IDEAT : Le graphisme rappelle l’esthétique futuriste, un mouvement artistique du début du siècle dernier que vous affectionnez particulièrement. Comment êtes-vous passé du concept au design du motif ?
Raffaele Fabrizio : Umberto Boccioni et les constructivistes russes, qui se sont intéressés aux moyens de représenter la vitesse et le mouvement, nous ont paru appropriés. Le velours jacquard, très résistant et composé de coton et de lin, s’est également imposé, car il est pratique et porte aussi cette dualité.

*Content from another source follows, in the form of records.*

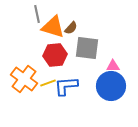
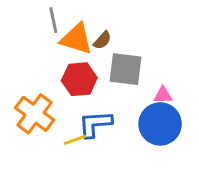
yellow line: (48, 83) -> (75, 140), moved

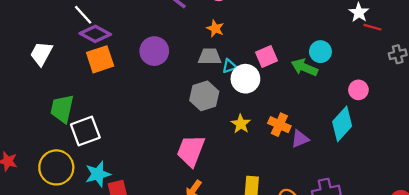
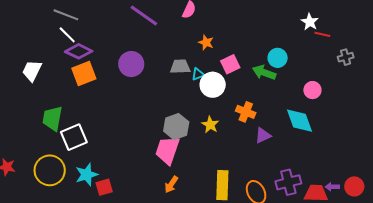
orange star: (215, 29) -> (206, 42), moved
gray hexagon: (204, 96) -> (176, 127), moved
cyan diamond: (342, 124) -> (299, 121), turned -60
orange cross: (279, 125) -> (246, 112), moved

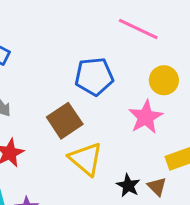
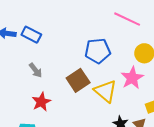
yellow triangle: (86, 159) -> (105, 91), moved

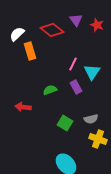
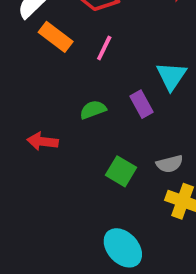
orange rectangle: (30, 51) -> (56, 37), turned -36
pink line: (73, 64) -> (104, 48), moved

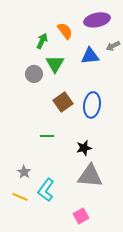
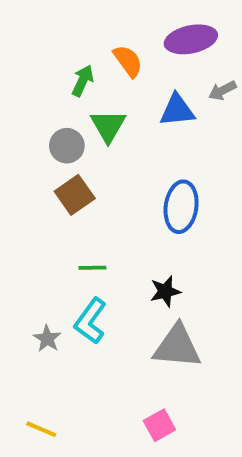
brown square: (63, 102) -> (75, 195), moved
cyan L-shape: (46, 190) -> (90, 321), moved
yellow line: (20, 197) -> (41, 429), moved

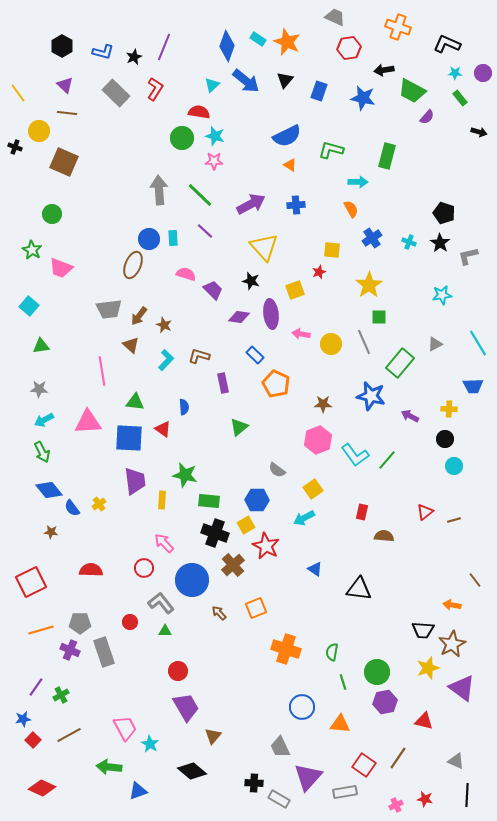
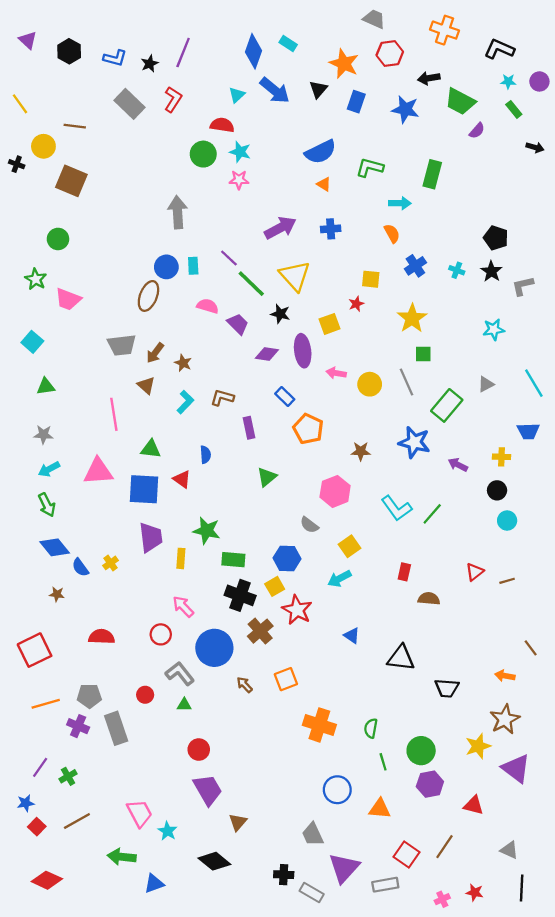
orange star: (287, 42) -> (344, 64), moved
purple triangle: (65, 85) -> (28, 40), moved
green line: (200, 195) -> (251, 284), moved
pink hexagon: (318, 440) -> (335, 491), moved
black trapezoid: (423, 630) -> (447, 688), moved

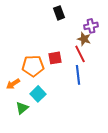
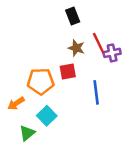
purple cross: (91, 26) -> (112, 53), moved
brown star: (84, 39) -> (76, 48), moved
red line: (80, 54) -> (99, 43), moved

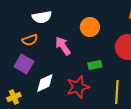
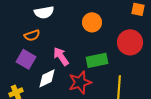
pink arrow: (63, 46) -> (61, 56), moved
green rectangle: (95, 65) -> (97, 60), size x1.5

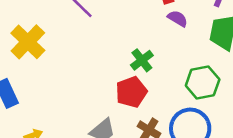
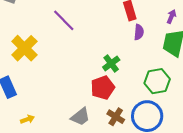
purple semicircle: (178, 18) -> (139, 32), turned 63

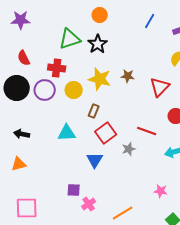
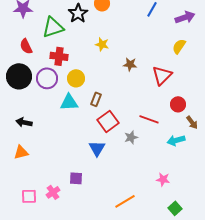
green triangle: (70, 39) -> (53, 27), moved
black star: (98, 44) -> (78, 13), moved
yellow star: (100, 79) -> (102, 44), moved, size x0.6
cyan triangle: (67, 133) -> (69, 102), moved
pink cross: (89, 204) -> (53, 192), moved
pink square: (27, 208) -> (29, 196), size x0.7

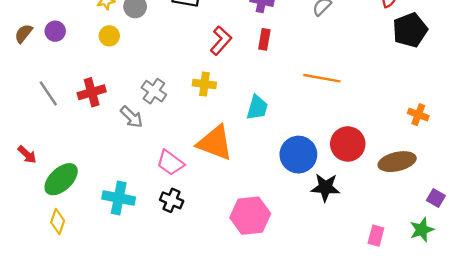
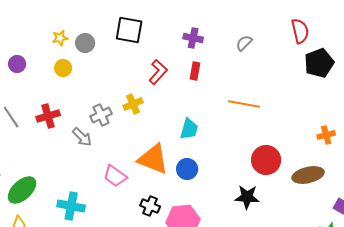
yellow cross: (204, 84) -> (133, 104), moved, turned -30
gray cross: (154, 91) -> (101, 115), turned 30
orange cross: (418, 115) -> (326, 135), turned -36
blue circle: (298, 155) -> (187, 169), moved, size x0.7
black cross: (172, 200) -> (150, 206), moved

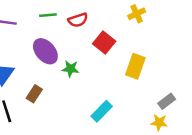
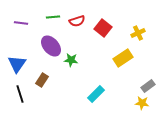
yellow cross: (137, 14) -> (138, 33), moved
red square: (104, 43) -> (103, 28), moved
yellow rectangle: (135, 66) -> (123, 58), turned 36

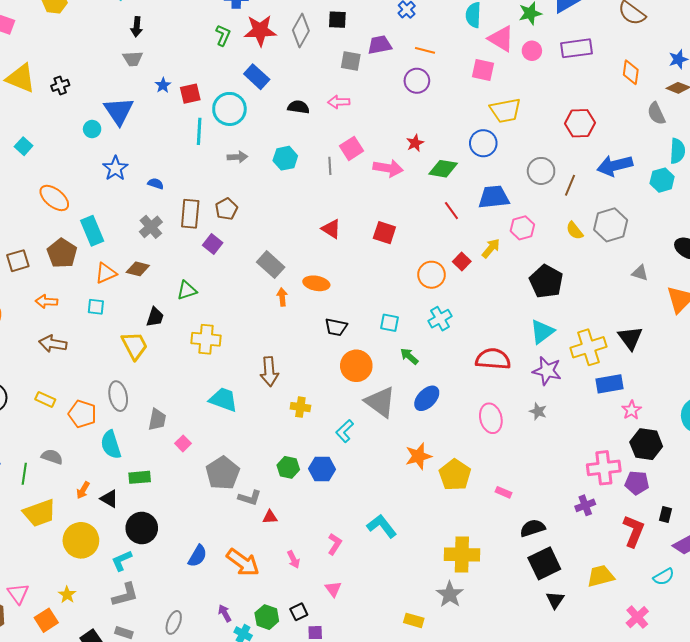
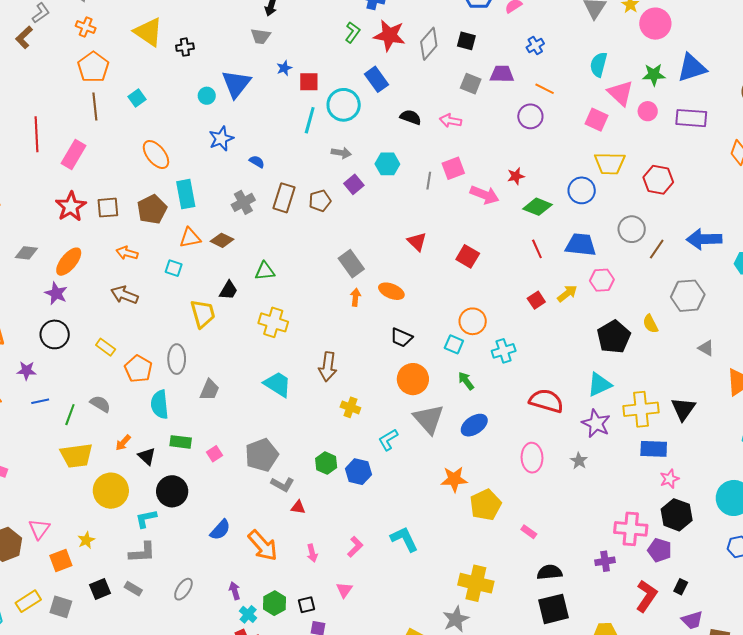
red hexagon: (580, 123) -> (658, 180), moved
yellow semicircle: (575, 231) -> (650, 324), moved
purple square: (213, 244) -> (354, 184), moved
orange circle: (432, 275) -> (473, 321), moved
pink square: (183, 443) -> (215, 454), moved

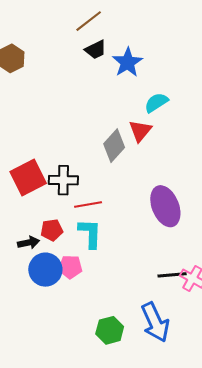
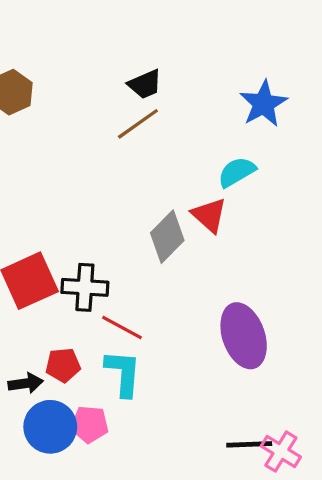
brown line: (89, 21) -> (138, 124), moved
blue star: (128, 62) -> (264, 104), moved
red triangle: (140, 131) -> (209, 215), turned -30
red line: (88, 204) -> (122, 327), turned 36

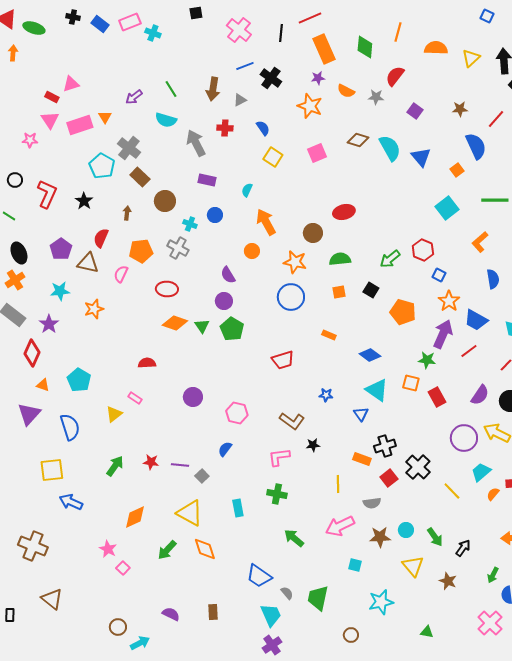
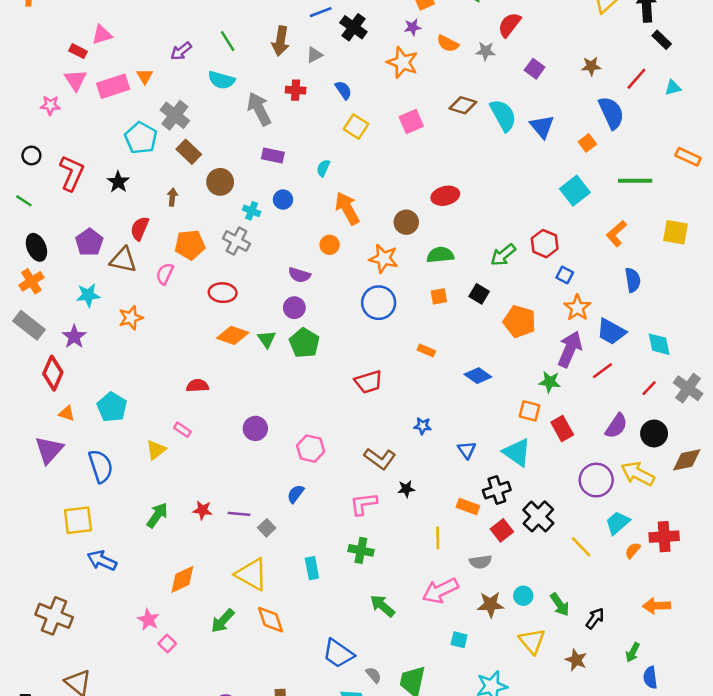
purple semicircle: (228, 275) -> (299, 275), turned -42
cyan triangle: (377, 390) -> (517, 452), moved

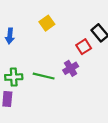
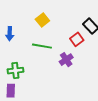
green line: (44, 76) -> (42, 46), moved

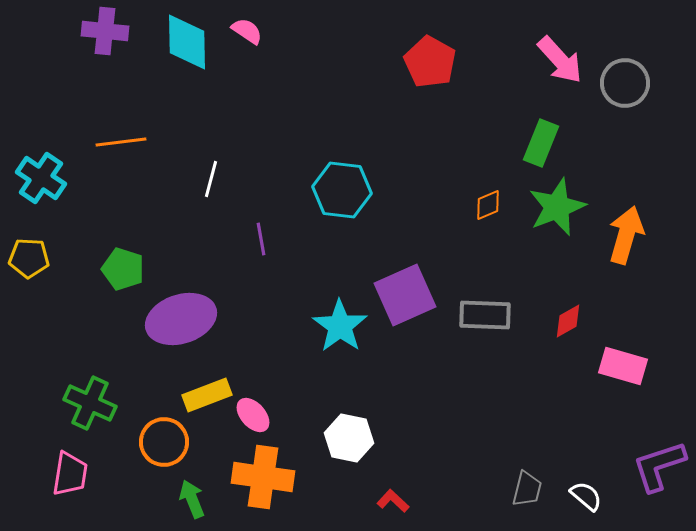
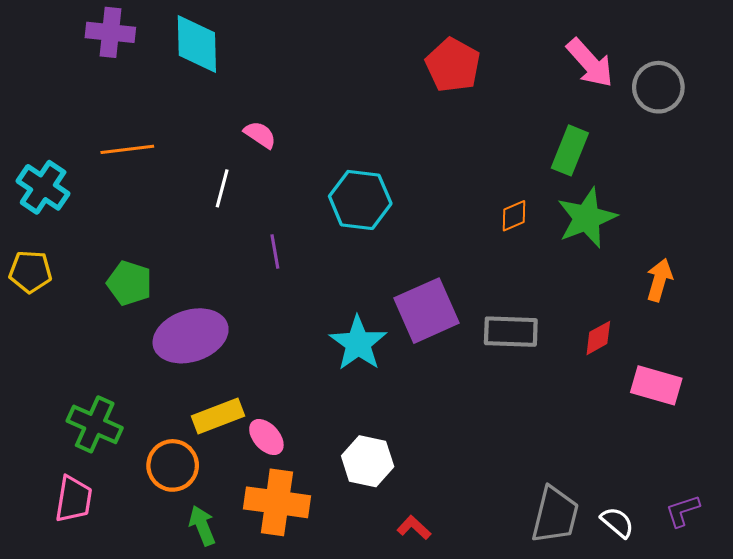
pink semicircle: (247, 31) -> (260, 135), moved
orange arrow: (626, 235) -> (659, 280), moved, size x0.7
purple L-shape: (659, 466) -> (683, 511), moved, size x0.6
gray trapezoid: (527, 489) -> (555, 515), size x1.5

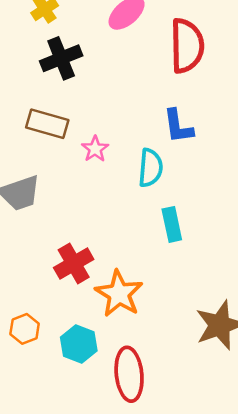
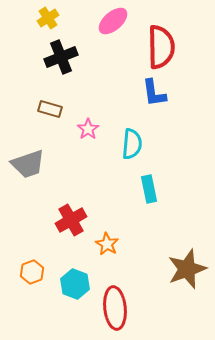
brown rectangle: (47, 124) -> (50, 109), size x0.7
blue L-shape: (178, 126) -> (154, 93), moved
orange star: (119, 294) -> (107, 244), size x0.6

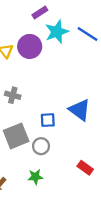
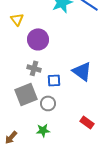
purple circle: (30, 46) -> (38, 39), moved
gray cross: (13, 95) -> (34, 68), moved

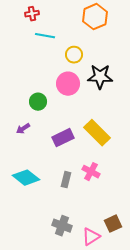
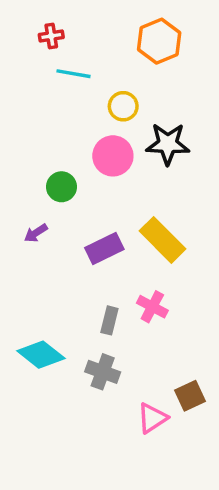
cyan diamond: (26, 178) -> (41, 355), moved
gray cross: (62, 226) -> (103, 372), moved

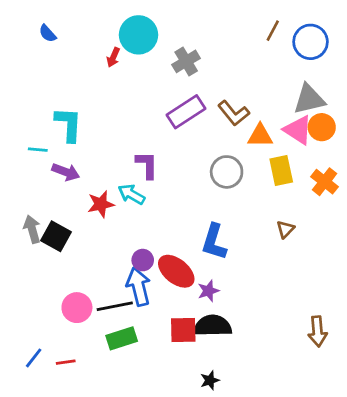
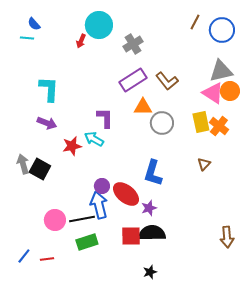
orange triangle: (260, 136) -> (143, 107), moved
cyan line: (38, 150) -> (27, 38), moved
orange cross: (325, 182) -> (219, 126), moved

IDEAT : A Love Supreme dégage la même sensation d’énergie saccadée. Les micros-brûlures qui brunissent le tissu apportent une profondeur et une texture assez inattendues. Quelles ont été vos inspirations ?
Raffaele Fabrizio : La technique est tirée des œuvres d’Alberto Burri, un artiste qui utilise la brûlure comme médium. La stylisation des mains représente le sentiment de liberté et de vitalité du jazz. L’idée était d’évoquer les syncopes [déplacement de l’accent normal d’un temps fort à un temps faible en jazz, Ndlr] de John Coltrane, et de son célèbre titre A Love Supreme. La question était “comment peut-on représenter le son ?”.
IDEAT : Vous proposez également Ichi-go Ichi-e, une extension du revêtement mural Za dont le geste et la blancheur symbolisent un doux murmure. En déclinant le modèle en bleu cobalt, toute la portée émotionnelle du tissu semble modifiée. Comment avez-vous choisi cette couleur ?
Raffaele Fabrizio : Nous voulions étendre la gamme de Za en proposant une version plus intense. « Ichi-go Ichi-e » est un cri de bataille japonais. Il nous fallait un pigment capable d’incarner cette force. Le bleu cobalt possède ces qualités uniques que l’on trouve dans les travaux d’Yves Klein mais aussi d’Anish Kapoor. Il y a quelques autres artistes capables de vous englober d’une vibration colorée, nous voulions tendre vers cela.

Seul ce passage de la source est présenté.